The advice I did not find in the book is how to maintain my enthusiasm beyond the acquisition of this one particular piece.  Perhaps I just don't have the collecting gene - the ability to sustain enthusiasm in a directed fashion over time. ?? Maybe it's time to "back-burner" the process.  What I do know is that the immediate problem is simply proper storage before I determine what's next.  Right now my lovely cover is still in the sleeve in which I purchased it, propped on the piano.  I want to keep it where I see it lest I forget it is a beginning, not an end.

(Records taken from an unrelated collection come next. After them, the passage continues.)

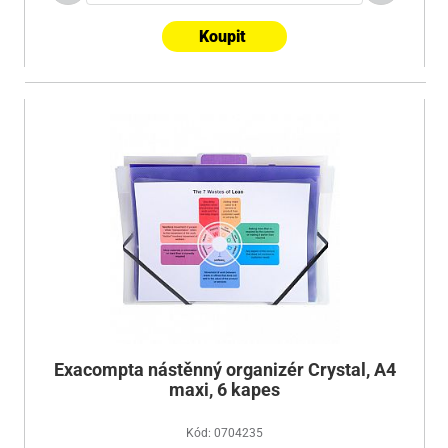
Koupit
Exacompta nástěnný organizér Crystal, A4
maxi, 6 kapes
Kód: 0704235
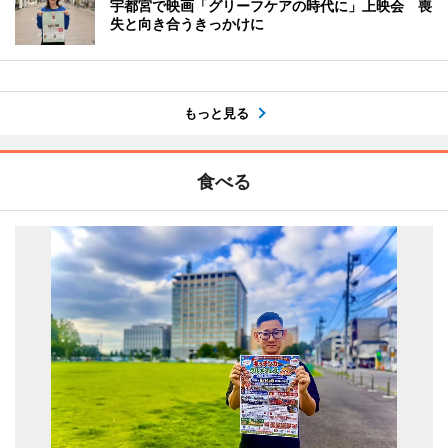
宇都宮で映画「グリーフケアの時代に」上映会 喪
失と向き合うきっかけに
もっと見る
食べる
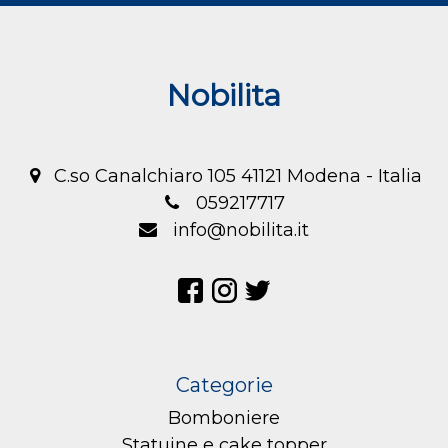
Nobilita
C.so Canalchiaro 105 41121 Modena - Italia
059217717
info@nobilita.it
Categorie
Bomboniere
Statuine e cake topper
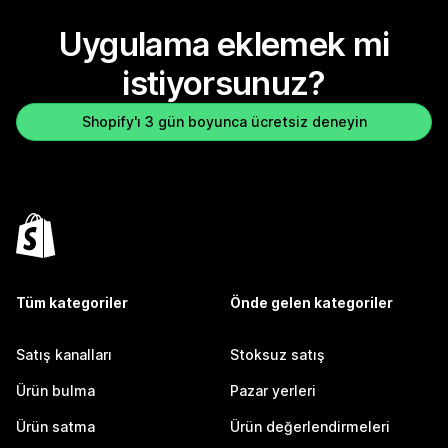
Uygulama eklemek mi
istiyorsunuz?
Shopify'ı 3 gün boyunca ücretsiz deneyin
Tüm kategoriler
Önde gelen kategoriler
Satış kanalları
Stoksuz satış
Ürün bulma
Pazar yerleri
Ürün satma
Ürün değerlendirmeleri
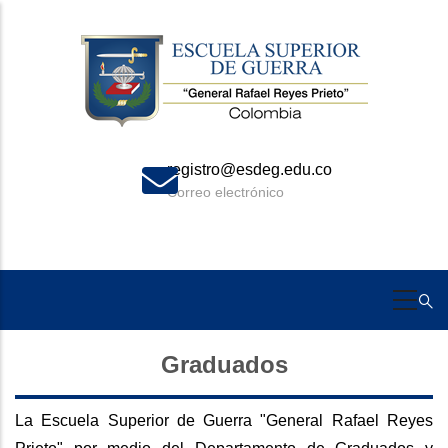
Skip
to
main
content
registro@esdeg.edu.co
Correo electrónico
Graduados
La Escuela Superior de Guerra "General Rafael Reyes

I'm looking forward to purusing the next stamp club auction. Perhaps it will be where I'll find more inspiration.

Sunday, February 19, 2012

First Philatelic Excitement

Last Friday was the meeting of the Webster Groves Stamp Club. I like to attend these meetings with my husband because I like the people there and find the programs interesting. 

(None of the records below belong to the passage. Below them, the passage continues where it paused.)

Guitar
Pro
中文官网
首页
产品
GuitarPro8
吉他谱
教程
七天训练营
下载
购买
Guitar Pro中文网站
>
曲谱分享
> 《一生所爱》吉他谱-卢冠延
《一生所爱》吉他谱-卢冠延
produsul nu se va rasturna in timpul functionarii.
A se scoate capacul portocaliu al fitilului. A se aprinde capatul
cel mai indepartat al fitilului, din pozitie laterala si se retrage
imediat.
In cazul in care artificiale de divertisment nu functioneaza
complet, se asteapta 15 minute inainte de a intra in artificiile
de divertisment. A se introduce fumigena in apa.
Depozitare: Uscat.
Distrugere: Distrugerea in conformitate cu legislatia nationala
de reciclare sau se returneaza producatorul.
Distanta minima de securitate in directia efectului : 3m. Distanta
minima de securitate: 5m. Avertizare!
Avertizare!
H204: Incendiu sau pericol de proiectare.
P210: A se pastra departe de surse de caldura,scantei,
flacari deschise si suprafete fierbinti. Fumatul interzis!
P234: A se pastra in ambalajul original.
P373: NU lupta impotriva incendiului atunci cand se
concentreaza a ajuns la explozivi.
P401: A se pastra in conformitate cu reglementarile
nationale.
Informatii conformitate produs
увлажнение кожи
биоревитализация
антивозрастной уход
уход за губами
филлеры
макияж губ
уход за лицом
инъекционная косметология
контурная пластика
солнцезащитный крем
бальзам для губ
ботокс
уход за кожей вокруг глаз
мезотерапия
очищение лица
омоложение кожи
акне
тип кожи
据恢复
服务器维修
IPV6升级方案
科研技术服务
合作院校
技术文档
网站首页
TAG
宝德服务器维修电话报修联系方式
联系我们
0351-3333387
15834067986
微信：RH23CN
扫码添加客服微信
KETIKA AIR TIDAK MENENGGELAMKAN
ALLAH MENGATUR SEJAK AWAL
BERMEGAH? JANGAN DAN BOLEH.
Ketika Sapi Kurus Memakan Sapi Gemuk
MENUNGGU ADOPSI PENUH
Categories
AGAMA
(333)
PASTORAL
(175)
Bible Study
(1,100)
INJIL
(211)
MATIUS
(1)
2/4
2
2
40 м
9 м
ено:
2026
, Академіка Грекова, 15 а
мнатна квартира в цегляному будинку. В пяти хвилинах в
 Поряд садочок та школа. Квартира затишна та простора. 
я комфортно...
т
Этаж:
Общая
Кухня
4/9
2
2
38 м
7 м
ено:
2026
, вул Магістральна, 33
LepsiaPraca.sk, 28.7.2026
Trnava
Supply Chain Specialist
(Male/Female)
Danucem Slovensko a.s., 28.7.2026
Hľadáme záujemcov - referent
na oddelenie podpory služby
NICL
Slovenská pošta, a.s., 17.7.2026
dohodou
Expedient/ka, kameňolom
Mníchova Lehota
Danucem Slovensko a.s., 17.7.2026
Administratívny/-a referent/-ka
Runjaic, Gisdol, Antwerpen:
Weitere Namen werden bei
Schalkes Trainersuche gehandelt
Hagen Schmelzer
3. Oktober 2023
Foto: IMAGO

However, not really collecting anything myself, the stamp auctions at the beginning of the meeting are a space-filler for me  - or so they were until last Friday.  Wayne said, "I'm going to bid on a lot for you.  Come see Lot #4."  I couldn't believe my eyes!!  The above cover (Lot #4) has deep personal resonance for me.  We just recently moved from Wisconsin to St. Louis (the card is from a company in St. Louis to an address in Milwaukee, Wisc.)  A central story of our move involved bringing our old upright piano (against all logistical sense) with us because it means heart and home to me.  But the first thing that caught my eye was "Kunkel Bros." as my maiden, and now middle, name is "Kunkel."

Acquiring this cover became necessary!! There was no doubt in my mind that whatever the cost, this was my item.  When the auction began, it was no longer a space-filler for me, but something highly and personally interesting.  Others made bids on Lot#4, none of them for the same reasons as I, but Wayne prevailed and I have the beginnings of a collection I am most interested in.

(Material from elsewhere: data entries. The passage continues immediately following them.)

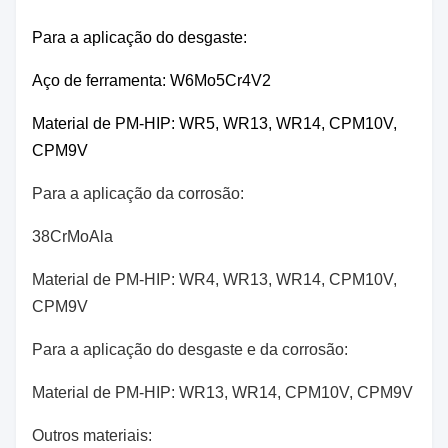
Para a aplicação do desgaste:
Aço de ferramenta: W6Mo5Cr4V2
Material de PM-HIP: WR5, WR13, WR14, CPM10V,
CPM9V
Para a aplicação da corrosão:
38CrMoAla
Material de PM-HIP: WR4, WR13, WR14, CPM10V,
CPM9V
Para a aplicação do desgaste e da corrosão:
Material de PM-HIP: WR13, WR14, CPM10V, CPM9V
Outros materiais:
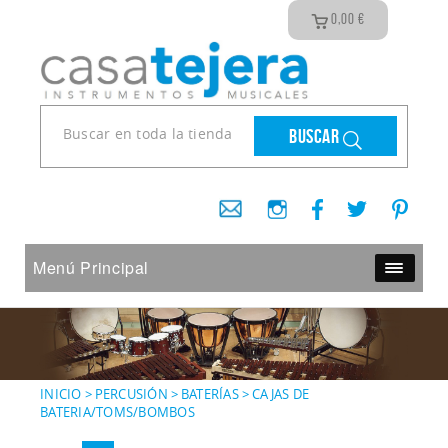
0,00
€
Buscar
Menú Principal
INICIO
>
PERCUSIÓN
>
BATERÍAS
>
CAJAS DE
BATERIA/TOMS/BOMBOS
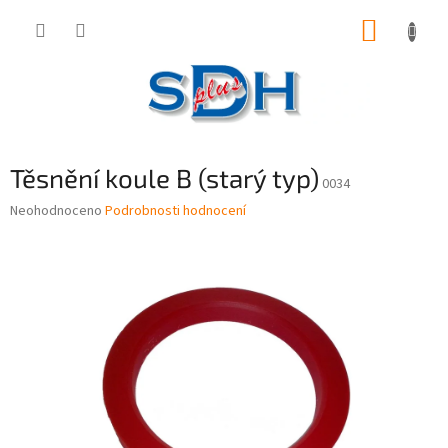
Přejít
NÁKUP
na
obsah
KOŠÍK
Těsnění koule B (starý typ)
0034
Průměrné
Neohodnoceno
Podrobnosti hodnocení
hodnocení
produktu
je
0,0
z
5
hvězdiček.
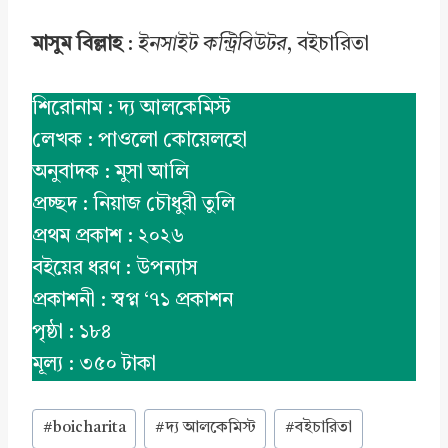
মাসুম বিল্লাহ
:
ইনসাইট কন্ট্রিবিউটর
, বইচারিতা
শিরোনাম : দ্য আলকেমিস্ট
লেখক : পাওলো কোয়েলহো
অনুবাদক : মুসা আলি
প্রচ্ছদ : নিয়াজ চৌধুরী তুলি
প্রথম প্রকাশ : ২০২৬
বইয়ের ধরণ : উপন্যাস
প্রকাশনী : স্বপ্ন ‘৭১ প্রকাশন
পৃষ্ঠা : ১৮৪
মূল্য : ৩৫০ টাকা
Post
#
boicharita
#
দ্য আলকেমিস্ট
#
বইচারিতা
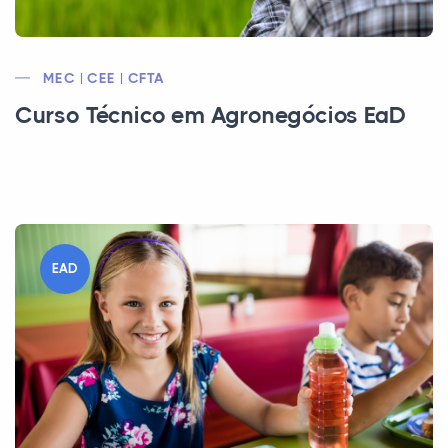
MEC | CEE | CFTA
Curso Técnico em Agronegócios EaD
EAD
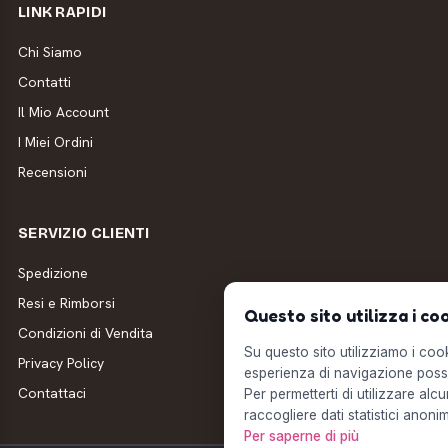
LINK RAPIDI
Chi Siamo
Contatti
Il Mio Account
I Miei Ordini
Recensioni
SERVIZIO CLIENTI
Spedizione
Resi e Rimborsi
Questo sito utilizza i co
Condizioni di Vendita
Su questo sito utilizziamo i cooki
Privacy Policy
esperienza di navigazione possi
Contattaci
Per permetterti di utilizzare alcu
raccogliere dati statistici anonim
Per saperne di più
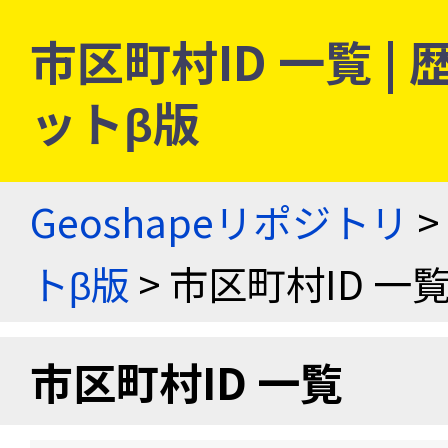
市区町村ID 一覧 
ットβ版
Geoshapeリポジトリ
>
トβ版
> 市区町村ID 一
市区町村ID 一覧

Surprising to me, one thing quickly leads to another.  I noticed the cover has a back stamp with arrival time and date -- it took only 18 hours for this letter to reach the destination post office - unheard of speed in the 21st century, but somehow achievable over 100 years ago. Now I want to find out how -- did the cover travel by train? -- via mail car?  There is philatelic research ahead for me.

 I can also see if there is a family connection.  The Kunkel genealogy has been extensively researched and these brothers arrived in St. Louis about the same time my great-grandmother homesteaded in Nebraska.  

Oh yes, it also has a very nice St. Louis World's Fair cancellation.  Interestingly, the last thing I even noticed was the stamp.  There is one, isn't there?

What will be next?  I really don't know, but I find I'm now interested in getting to stamp club meetings early enough to look over the auction items and see what else may catch my interest.